* **WORK TASK**: Every line below that holds the word "توقيف" must be listed.

(Records drawn from a dataset)

---+---

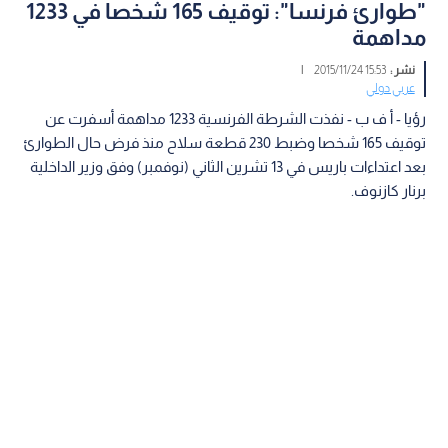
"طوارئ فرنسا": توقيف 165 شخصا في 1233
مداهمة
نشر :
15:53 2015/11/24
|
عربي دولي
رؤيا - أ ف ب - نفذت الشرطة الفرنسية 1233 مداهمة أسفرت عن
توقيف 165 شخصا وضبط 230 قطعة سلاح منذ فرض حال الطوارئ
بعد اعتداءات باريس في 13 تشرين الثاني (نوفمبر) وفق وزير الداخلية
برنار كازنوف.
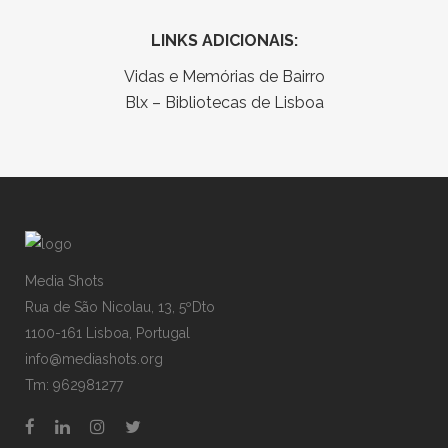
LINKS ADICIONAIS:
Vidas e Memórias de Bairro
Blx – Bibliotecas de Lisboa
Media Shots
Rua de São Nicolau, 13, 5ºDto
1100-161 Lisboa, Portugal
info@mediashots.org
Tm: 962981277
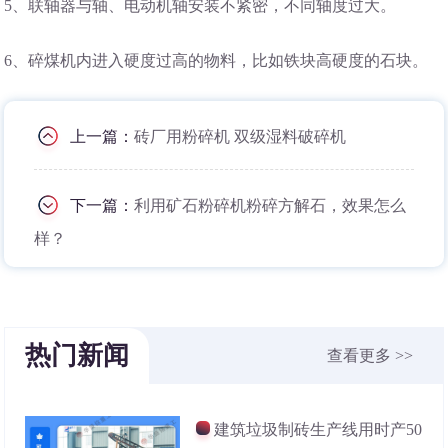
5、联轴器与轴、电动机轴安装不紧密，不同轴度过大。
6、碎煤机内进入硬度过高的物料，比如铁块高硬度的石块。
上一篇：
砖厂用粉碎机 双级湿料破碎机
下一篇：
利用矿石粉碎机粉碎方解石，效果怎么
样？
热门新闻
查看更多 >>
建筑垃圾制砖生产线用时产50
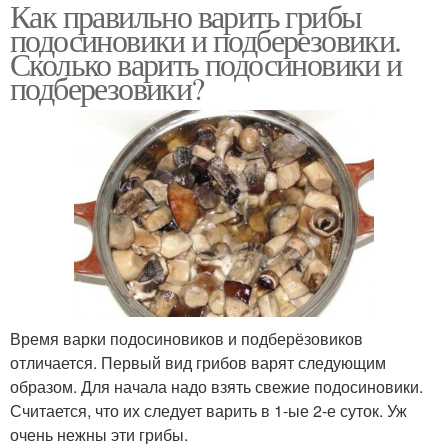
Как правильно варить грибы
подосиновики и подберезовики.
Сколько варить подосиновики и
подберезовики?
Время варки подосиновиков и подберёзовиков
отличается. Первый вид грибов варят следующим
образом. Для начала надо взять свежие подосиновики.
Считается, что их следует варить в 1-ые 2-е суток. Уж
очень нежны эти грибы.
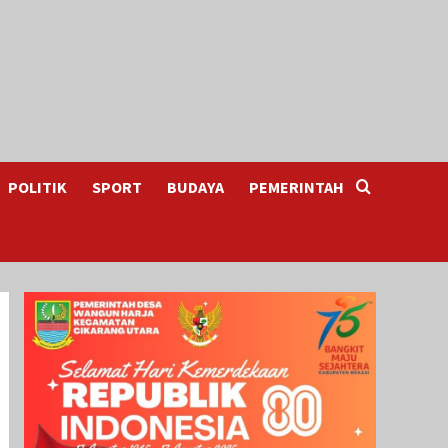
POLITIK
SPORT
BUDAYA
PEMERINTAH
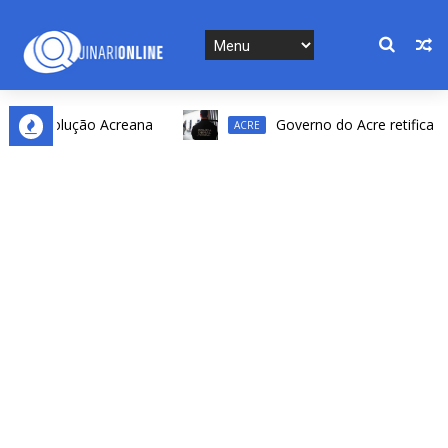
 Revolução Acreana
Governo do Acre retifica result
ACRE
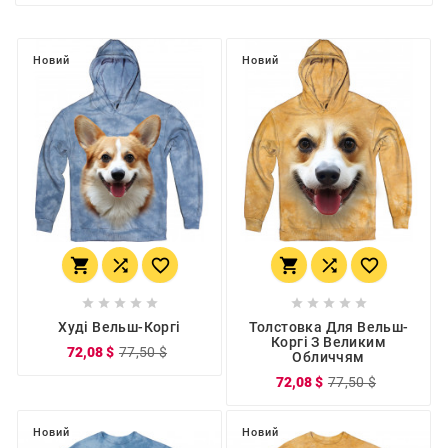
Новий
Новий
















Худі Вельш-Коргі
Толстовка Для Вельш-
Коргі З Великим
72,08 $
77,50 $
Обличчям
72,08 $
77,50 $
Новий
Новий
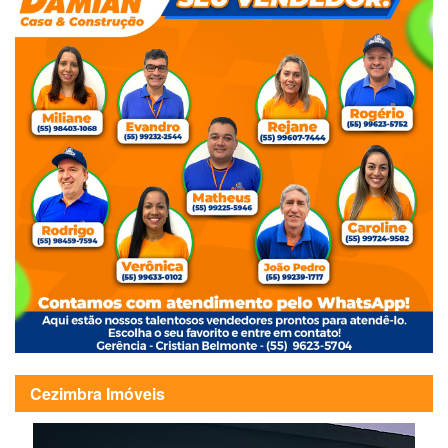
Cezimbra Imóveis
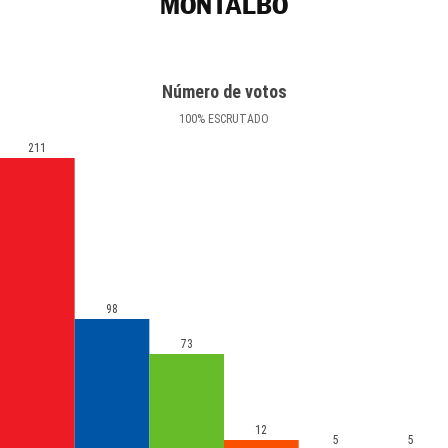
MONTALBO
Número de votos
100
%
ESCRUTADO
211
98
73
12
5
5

---+---

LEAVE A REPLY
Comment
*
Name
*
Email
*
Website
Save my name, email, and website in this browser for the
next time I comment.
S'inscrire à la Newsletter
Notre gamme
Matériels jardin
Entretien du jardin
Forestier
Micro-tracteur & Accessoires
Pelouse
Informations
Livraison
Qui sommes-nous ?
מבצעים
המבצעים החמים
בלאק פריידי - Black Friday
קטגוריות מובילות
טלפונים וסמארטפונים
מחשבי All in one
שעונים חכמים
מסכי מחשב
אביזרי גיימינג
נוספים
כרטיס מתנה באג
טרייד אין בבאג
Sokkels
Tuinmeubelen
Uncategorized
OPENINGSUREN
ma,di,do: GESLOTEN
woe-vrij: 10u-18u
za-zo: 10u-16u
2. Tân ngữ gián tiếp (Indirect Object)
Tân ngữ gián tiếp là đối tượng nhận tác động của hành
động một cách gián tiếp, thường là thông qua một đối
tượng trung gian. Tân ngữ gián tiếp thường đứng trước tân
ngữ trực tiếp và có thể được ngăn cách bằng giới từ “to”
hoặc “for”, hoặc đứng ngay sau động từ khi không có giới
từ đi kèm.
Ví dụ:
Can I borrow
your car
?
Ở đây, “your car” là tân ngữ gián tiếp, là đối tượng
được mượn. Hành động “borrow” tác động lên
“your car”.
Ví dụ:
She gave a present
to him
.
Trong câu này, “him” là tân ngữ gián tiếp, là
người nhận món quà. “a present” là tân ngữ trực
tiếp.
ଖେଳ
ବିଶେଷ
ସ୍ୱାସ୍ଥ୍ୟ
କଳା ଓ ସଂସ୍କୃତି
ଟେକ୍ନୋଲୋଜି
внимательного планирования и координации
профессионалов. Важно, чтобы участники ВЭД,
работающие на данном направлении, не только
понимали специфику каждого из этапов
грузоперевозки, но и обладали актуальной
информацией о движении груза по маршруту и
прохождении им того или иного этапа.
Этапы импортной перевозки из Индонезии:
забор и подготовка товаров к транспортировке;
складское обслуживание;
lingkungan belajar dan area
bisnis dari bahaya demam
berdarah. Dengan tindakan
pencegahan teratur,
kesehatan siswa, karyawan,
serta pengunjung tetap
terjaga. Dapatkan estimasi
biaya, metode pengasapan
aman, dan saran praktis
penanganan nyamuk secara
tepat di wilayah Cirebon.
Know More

---+---

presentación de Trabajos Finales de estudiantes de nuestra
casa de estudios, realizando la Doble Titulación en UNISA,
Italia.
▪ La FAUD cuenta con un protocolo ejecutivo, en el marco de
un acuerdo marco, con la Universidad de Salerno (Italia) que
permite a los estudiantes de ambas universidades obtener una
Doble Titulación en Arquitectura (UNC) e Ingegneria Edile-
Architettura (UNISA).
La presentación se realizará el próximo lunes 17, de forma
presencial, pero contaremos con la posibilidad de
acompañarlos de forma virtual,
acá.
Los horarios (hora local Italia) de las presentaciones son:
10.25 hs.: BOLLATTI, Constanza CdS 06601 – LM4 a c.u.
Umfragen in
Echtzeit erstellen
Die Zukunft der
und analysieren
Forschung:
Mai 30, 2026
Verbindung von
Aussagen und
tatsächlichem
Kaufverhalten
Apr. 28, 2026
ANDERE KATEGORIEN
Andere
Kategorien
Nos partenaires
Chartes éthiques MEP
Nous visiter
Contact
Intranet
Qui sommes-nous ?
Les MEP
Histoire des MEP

---+---

* **EXPECTED ANSWER**:
"طوارئ فرنسا": توقيف 165 شخصا في 1233
توقيف 165 شخصا وضبط 230 قطعة سلاح منذ فرض حال الطوارئ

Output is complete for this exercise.